What the application does
The application user-ns-ex
calls clone(2) with CLONE_NEWUSER, thus creating a new process in a new user namespace. The parent process writes a map (0 1000 1
) to /proc//uid_map file and tells (via a pipe) the child that it can proceed. The child process then execs bash
.
I've copied the source code here.
The problem
The application opens /proc//uid_map for writing if I either set it no capabilites or all of them.

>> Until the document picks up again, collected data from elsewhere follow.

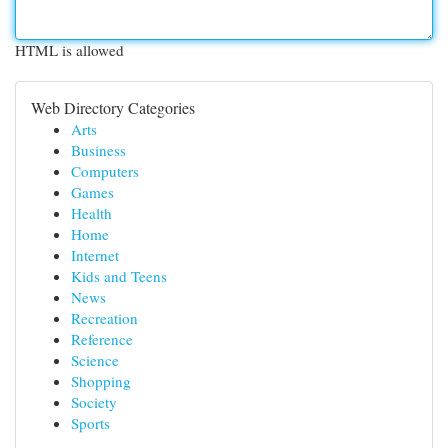
HTML is allowed
Web Directory Categories
Arts
Business
Computers
Games
Health
Home
Internet
Kids and Teens
News
Recreation
Reference
Science
Shopping
Society
Sports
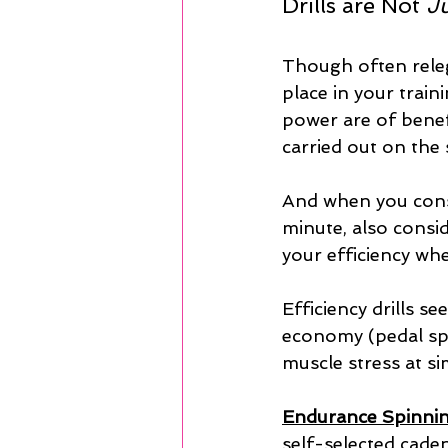
Drills are Not 
J
Though often releg
place in your train
power are of benefi
carried out on the 
And when you consi
minute, also consid
your efficiency wh
Efficiency drills s
economy (pedal spe
muscle stress at s
Endurance Spinnin
self-selected caden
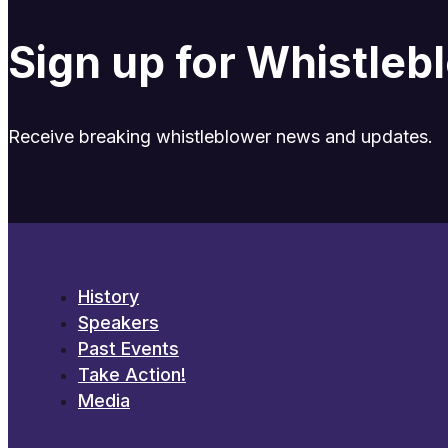
Sign up for Whistle
Receive breaking whistleblower news and updates.
History
Speakers
Past Events
Take Action!
Media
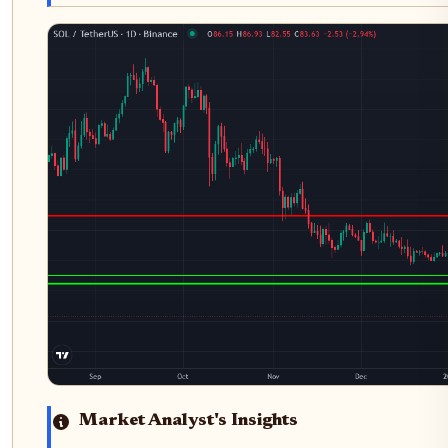
Market Analyst's Insights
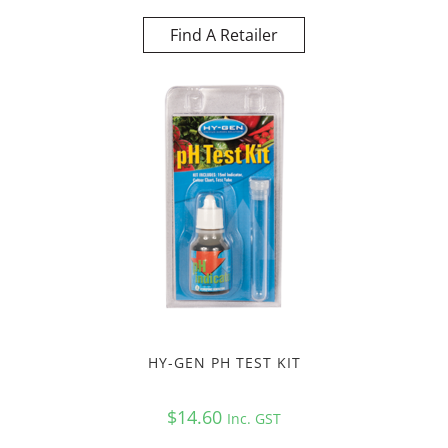
Find A Retailer
HY-GEN PH TEST KIT
$
14.60
Inc. GST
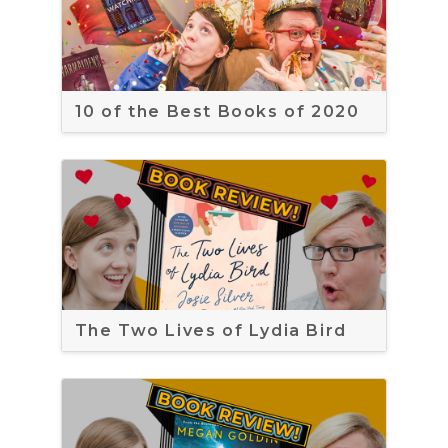
10 of the Best Books of 2020
The Two Lives of Lydia Bird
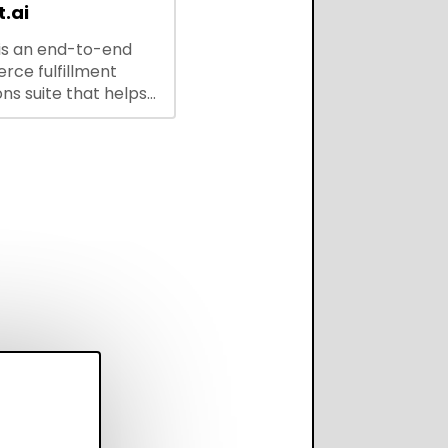
.ai
is an end-to-end
ce fulfillment
ns suite that helps
 brands save every
scale operations
adding complexity,
perform on every
annel.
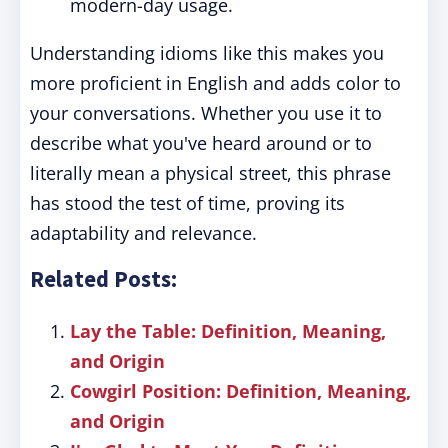
modern-day usage.
Understanding idioms like this makes you
more proficient in English and adds color to
your conversations. Whether you use it to
describe what you've heard around or to
literally mean a physical street, this phrase
has stood the test of time, proving its
adaptability and relevance.
Related Posts:
Lay the Table: Definition, Meaning,
and Origin
Cowgirl Position: Definition, Meaning,
and Origin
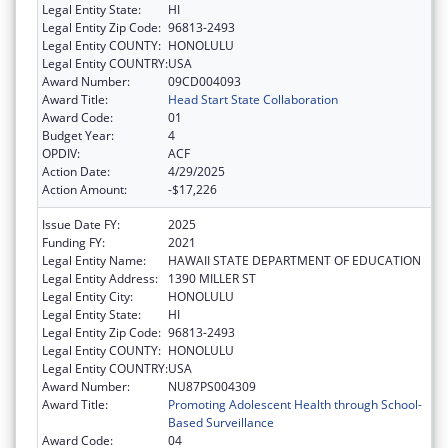
Legal Entity State:
HI
Legal Entity Zip Code:
96813-2493
Legal Entity COUNTY:
HONOLULU
Legal Entity COUNTRY:
USA
Award Number:
09CD004093
Award Title:
Head Start State Collaboration
Award Code:
01
Budget Year:
4
OPDIV:
ACF
Action Date:
4/29/2025
Action Amount:
-$17,226
Issue Date FY:
2025
Funding FY:
2021
Legal Entity Name:
HAWAII STATE DEPARTMENT OF EDUCATION
Legal Entity Address:
1390 MILLER ST
Legal Entity City:
HONOLULU
Legal Entity State:
HI
Legal Entity Zip Code:
96813-2493
Legal Entity COUNTY:
HONOLULU
Legal Entity COUNTRY:
USA
Award Number:
NU87PS004309
Award Title:
Promoting Adolescent Health through School-
Based Surveillance
Award Code:
04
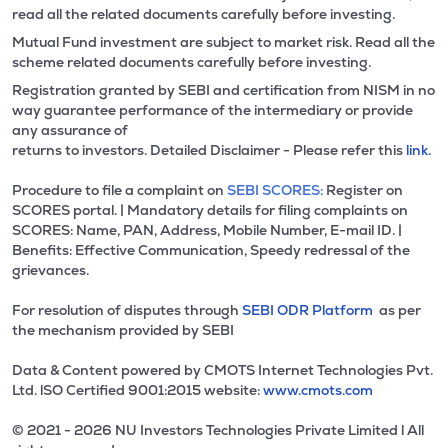
read all the related documents carefully before investing.
Mutual Fund investment are subject to market risk. Read all the
scheme related documents carefully before investing.
Registration granted by SEBI and certification from NISM in no
way guarantee performance of the intermediary or provide
any assurance of
returns to investors. Detailed Disclaimer - Please refer this
link.
Procedure to file a complaint on
SEBI SCORES:
Register on
SCORES portal. | Mandatory details for filing complaints on
SCORES: Name, PAN, Address, Mobile Number, E-mail ID. |
Benefits: Effective Communication, Speedy redressal of the
grievances.
For resolution of disputes through
SEBI ODR Platform
as per
the mechanism provided by SEBI
Data & Content powered by CMOTS Internet Technologies Pvt.
Ltd. lSO Certified 9001:2015 website:
www.cmots.com
© 2021 - 2026 NU Investors Technologies Private Limited l All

When I set only set_capuid,set_capgid and optionally cap_sys_admin the call to open(2) fails:
Set caps:
arksnote linux-namespaces # setcap 'cap_setuid,cap_setgid,cap_sys_admin=epi' ./user-ns-ex
arksnote linux-namespaces # getcap ./user-ns-ex
./user-ns-ex = cap_setgid,cap_setuid,cap_sys_admin+eip
Try to run:
kamyshev@arksnote ~/workspace/personal/linux-kernel/linux-namespaces $ ./user-ns-ex -v -U -M '0 1000 1' bash
./user-ns-ex: PID of child created by clone() is 19666
ERROR: open /proc/19666/uid_map: Permission denied
About to exec bash
And now a successfull case:
No capabilities:
arksnote linux-namespaces # setcap '=' ./user-ns-ex
arksnote linux-namespaces # getcap ./user-ns-ex
./user-ns-ex =
Runs Ok:
kamyshev@arksnote ~/workspace/personal/linux-kernel/linux-namespaces $ ./user-ns-ex -v -U -M '0 1000 1' bash
./user-ns-ex: PID of child created by clone() is 19557
About to exec bash
arksnote linux-namespaces # exit
I've been trying to find the reason in man-pages and playing with different capabilities but with no luck as of this moment. What puzzles me the most, is that the application runs with less capabilities and does not with more.
Can someone help me and clarify the issue?